Online Gambling Greatly Expands This Challenge
With online gambling, we’re not only talking about the bets being placed outside the state, but outside the country as well. Now one may think that technology would make it fairly easy to detect people placing bets online, but this really isn’t the case.
In some countries, with privacy laws far less stringent than what we see in the United States, they have attempted to monitor people’s internet activity to look to catch them gambling online, but this has failed. This is a lot harder than one may think, and just because someone visits an internet site, doesn’t mean they have gambled with real money at it.
To make things much more challenging, people in these countries often connect to the gambling sites through virtual private networks, located in other countries, and this not only gets around a country’s banning their internet providers from offering people access to gambling sites, it takes the whole gambling experience behind a curtain that the government cannot access, even with all the spying they wish to do.
So online gambling has the means to take the whole gambling experience well out of the reach of enforcement agencies, and even completely off the grid should one choose. Geolocation to try to get around proxy servers won’t help here by the way, as this requires the providers to co-operate, and they want the business of your players and aren’t subject to your wishes so this isn’t feasible.
Some Other Differences Between Land and Online Gambling
Aside from these obvious practical impediments to enforcement, which is the biggest issue here by far in spite of few people realizing it, there are some other differences, ones that are more commonly cited.
Some of the laws in various states are focused upon it being illegal to offer gambling in their state, and at one time this was sufficient to limit most of not all of it, due to all or almost all of the gambling being done at physical locations within the state.

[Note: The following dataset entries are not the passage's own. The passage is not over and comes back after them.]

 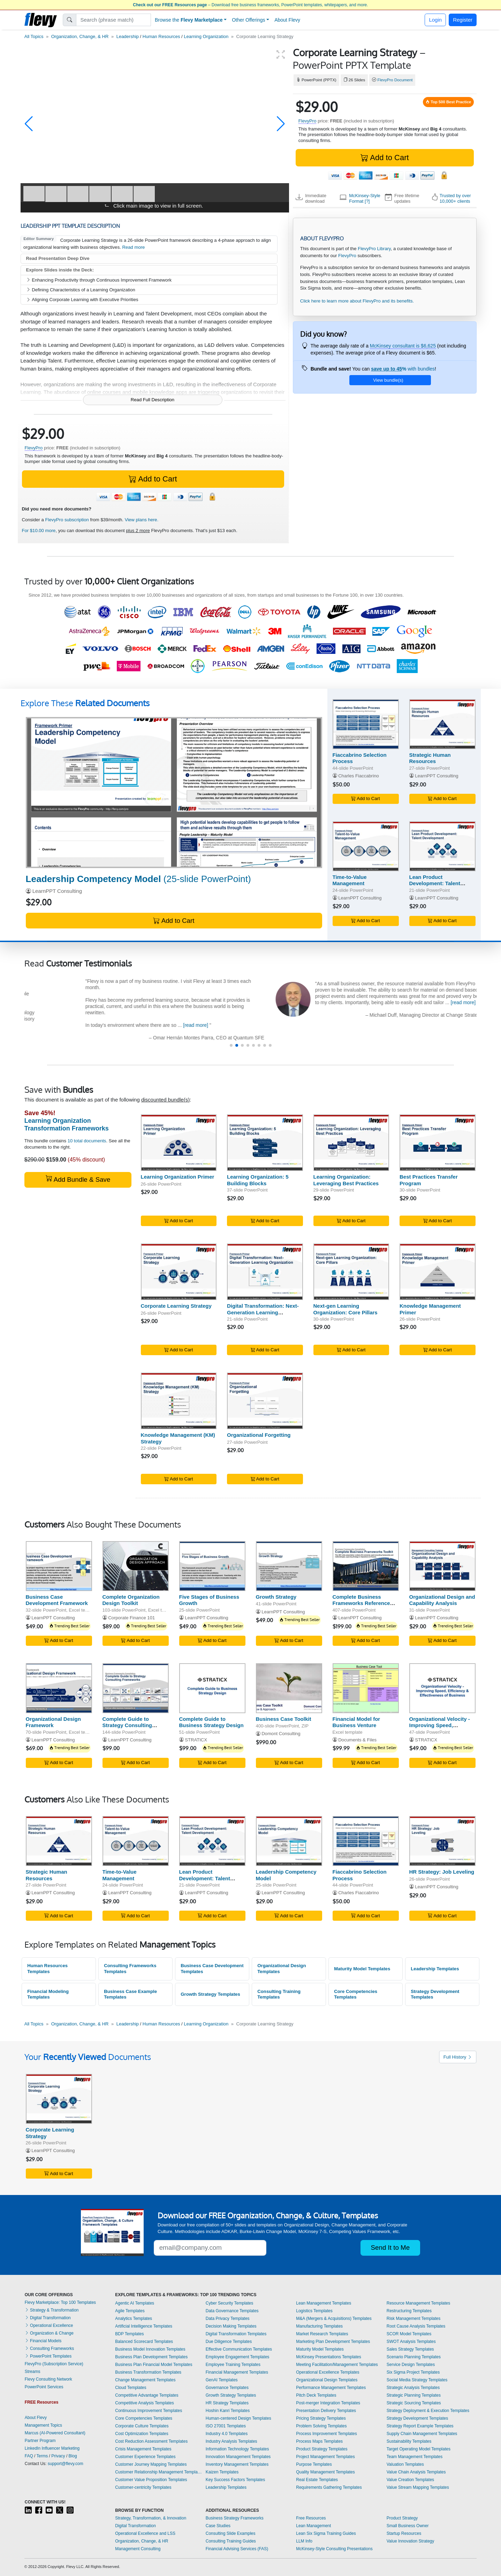 What do you see at coordinates (227, 2402) in the screenshot?
I see `HR Strategy Templates` at bounding box center [227, 2402].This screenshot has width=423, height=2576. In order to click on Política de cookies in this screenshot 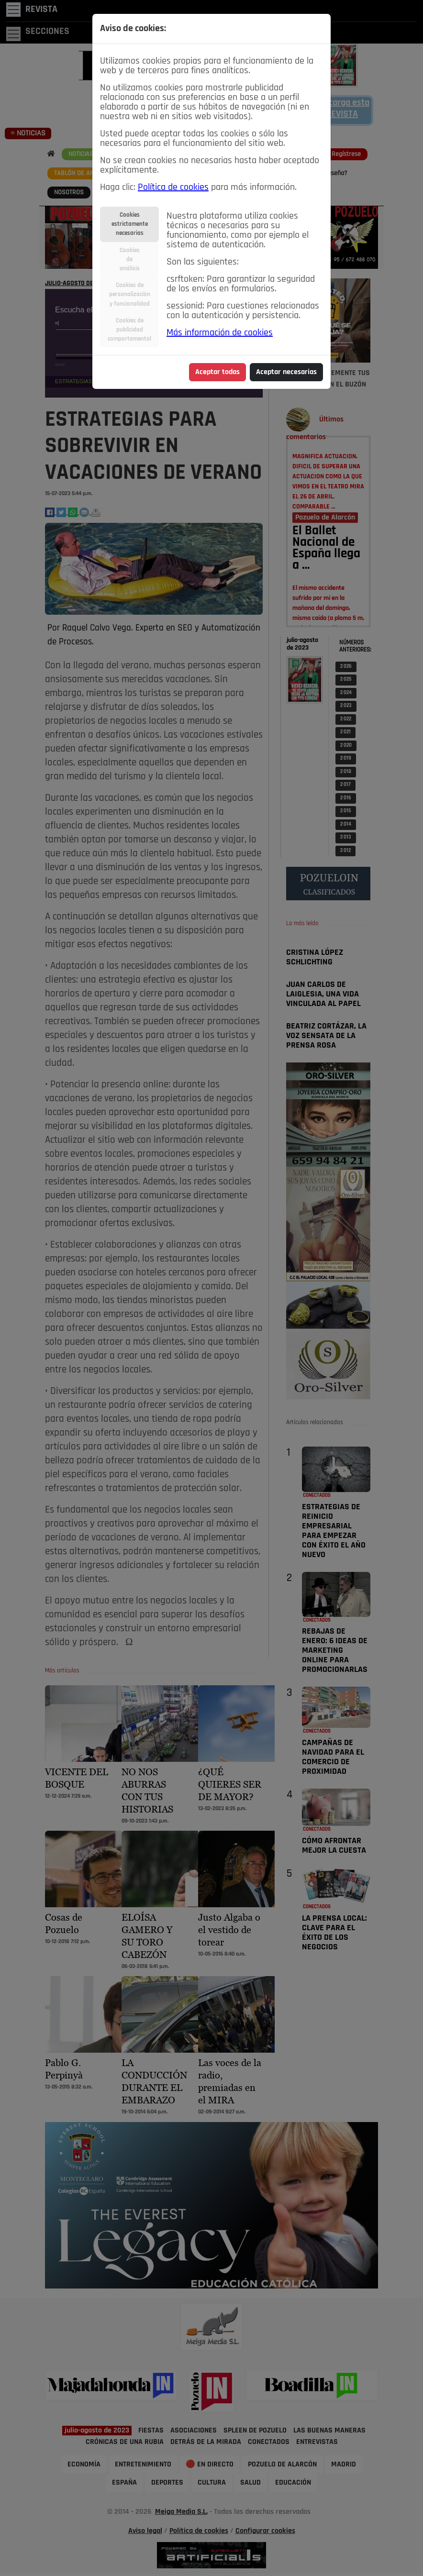, I will do `click(173, 187)`.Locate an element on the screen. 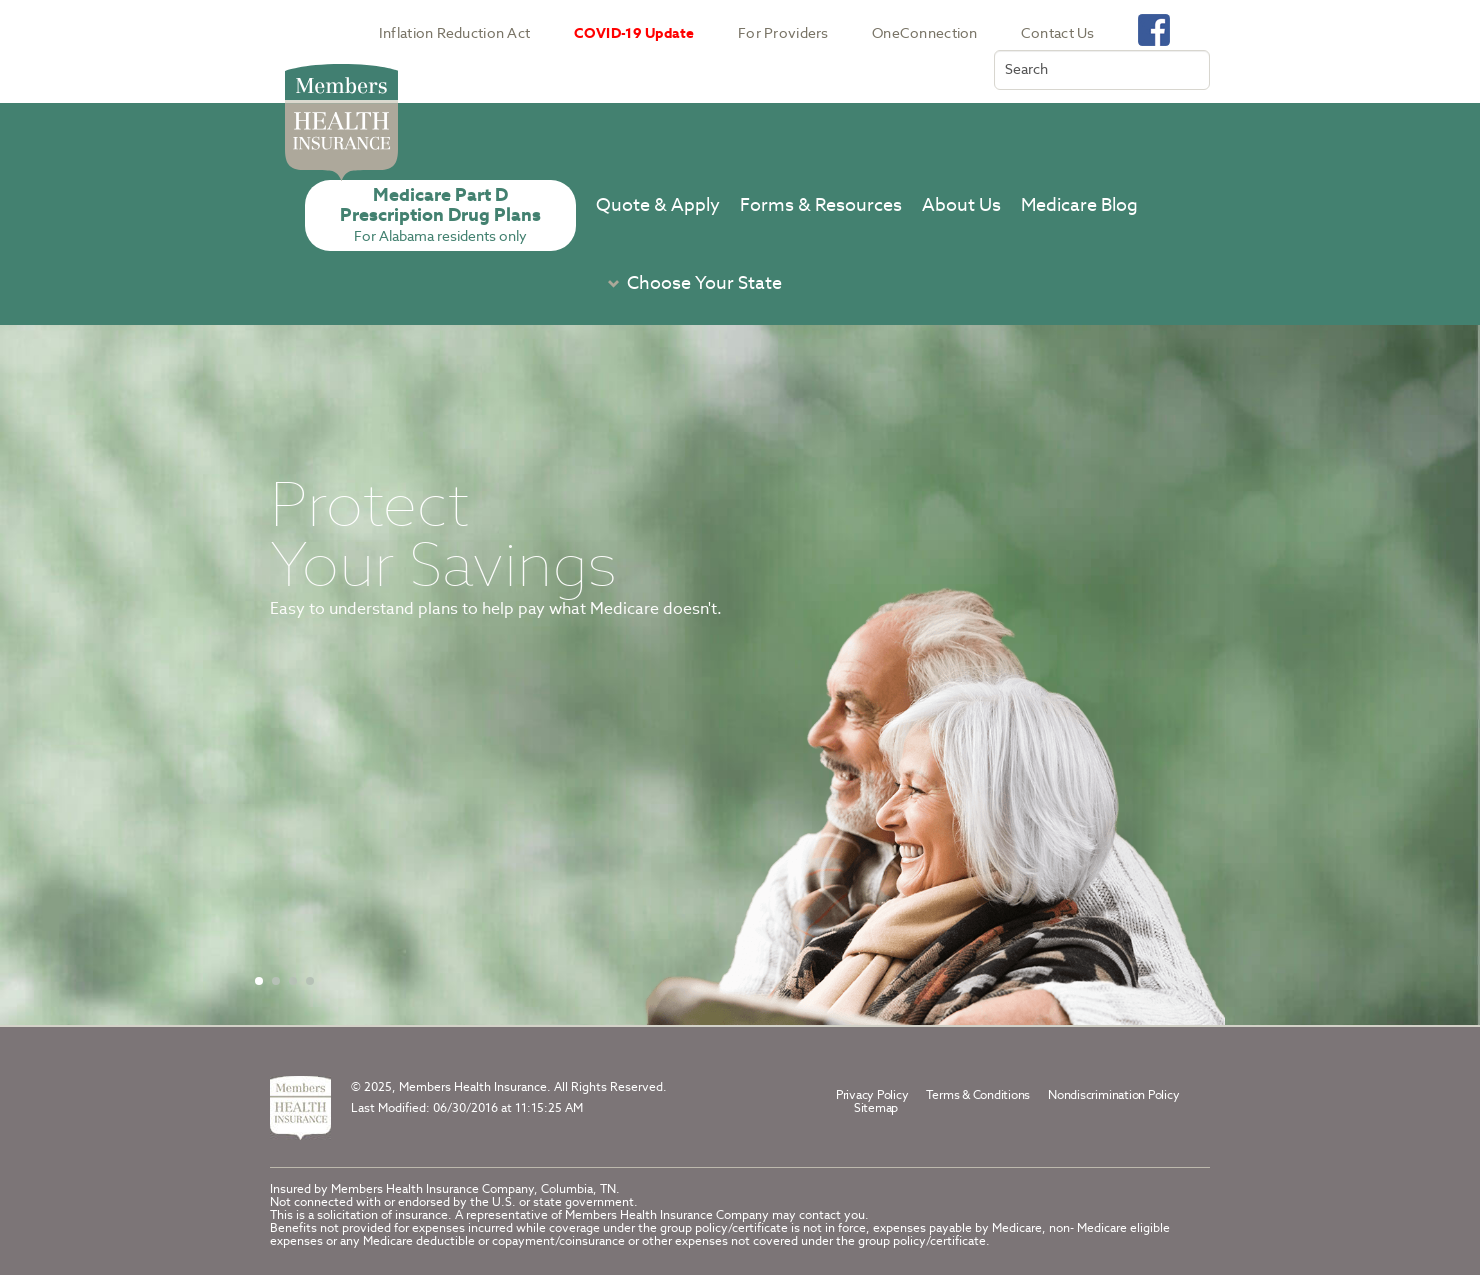 This screenshot has width=1480, height=1275. Sitemap [part d sitemap] is located at coordinates (876, 1107).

So the thinking was, get rid of the operators, and you get rid of the gambling, but this of course isn’t the case anymore. So there may not even be any laws against gambling per se, and the laws may not have been updated since.
There’s also the matter of where the gambling takes place when it occurs online, and without any specific direction in the law, saying for example that if a bet is placed on a device by someone in the state than the gambling occurs in the state, a good argument can be made that the gambling exists on the server where the bet was placed.

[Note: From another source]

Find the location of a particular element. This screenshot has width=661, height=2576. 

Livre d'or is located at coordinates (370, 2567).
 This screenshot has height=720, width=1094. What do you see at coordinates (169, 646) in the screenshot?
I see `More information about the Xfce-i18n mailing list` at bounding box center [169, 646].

So in other words if you place a bet with a gambling site and their servers are located in another country, the gambling occurred in that country, just like it would if you visited that country and gambled in one of their casinos there.

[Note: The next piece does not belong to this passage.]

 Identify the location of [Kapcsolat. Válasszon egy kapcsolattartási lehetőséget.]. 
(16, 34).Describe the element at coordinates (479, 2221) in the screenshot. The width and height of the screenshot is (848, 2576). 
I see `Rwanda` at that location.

There’s no law saying you can’t go to a casino in Canada for instance, and it may not be any different if the server that you placed the bet is located in Canada either, and most bets by Americans go through Canadian servers.
So you can be placing bets in a certain state but whether or not you are gambling in that state may be at the very least disputable.
I do want to point out though that just because a state doesn’t explicitly prohibit online gambling, doesn’t mean that online gambling is permitted, as this is going to depend on the laws of the state, and depending on how they read, it may or may not.
Online gambling has certainly changed the gambling landscape forever though, not just from a convenience perspective, but from a legal one as well.